Qui aurait cru que l’indéracinable Berrichon épouserait un jour... une Parisienne ? Il est vrai qu’elle avait des racines dans la Nièvre voisine, mais tout de même. Au moment où nous nous fréquentions sérieusement, le Seigneur omniscient l’avait amenée, via son travail, à traverser pendant un an un « sas de décompression » dans une ville d’environ 13.000 habitants où elle ne serait jamais venue d’elle-même.
Un marché équitable
Diverses raisons personnelles font que, pendant quelques années, je ne pourrai pas quitter ma maison au milieu des champs et des bois. Mais il est hors de question d’imposer définitivement à celle qui va me faire l’honneur d’unir sa vie à la mienne de s’enterrer dans un minuscule village très isolé où notre premier voisin està 500 mètres. Alors, nous passons un accord : à la date où je pourrai quitter cette maison, nous la vendrons, et nous irons habiter en ville. Mais... il faut savoir calculer ses forces. Mon maximum respirable, c’est une agglomération de 100.000 habitants ; elle, c’est son minimum. Côté emploi, rien ne me lie à un territoire particulier. Elle, cela dépendra de ce qu’elle trouvera. Malgré les amis qui ont peur que je ne tienne pas le coup, je mets la maison en vente sans regrets : elle partira vite et bien.

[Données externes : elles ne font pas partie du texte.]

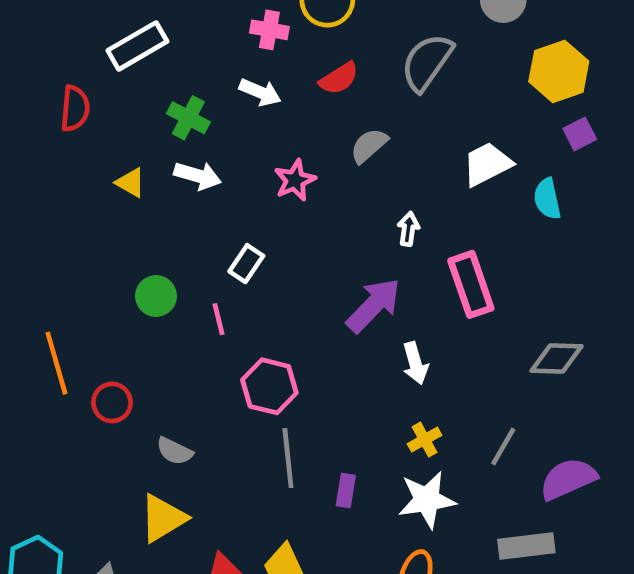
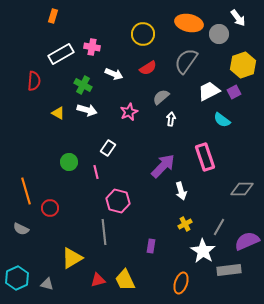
pink cross: (269, 30) -> (92, 47), moved
purple square: (580, 134) -> (234, 92), moved
white trapezoid: (487, 164) -> (209, 91), moved
cyan semicircle: (547, 199) -> (222, 120), moved, turned -42
white arrow: (408, 229) -> (171, 119), moved
gray semicircle: (175, 451) -> (21, 229), moved
gray line: (288, 458) -> (104, 232), moved
white star: (427, 500) -> (203, 251), moved, turned -30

Véronique a trouvé un poste très intéressant... dans ma ville natale.
Je me suis mentalement préparé à me contenter d’un jardin de 500 m2, dans une rue calme, ce qui est envisageable. Or, Véronique découvre très vite une jolie maison à vendre, proche du centre-ville, dans une zone de rivières et de jardins, dotée d’un immense terrain deux fois plus grand que celui que nous avions à la campagne, avec vue imprenable sur la cathédrale ! C’est à peine croyable, mais c’est ainsi.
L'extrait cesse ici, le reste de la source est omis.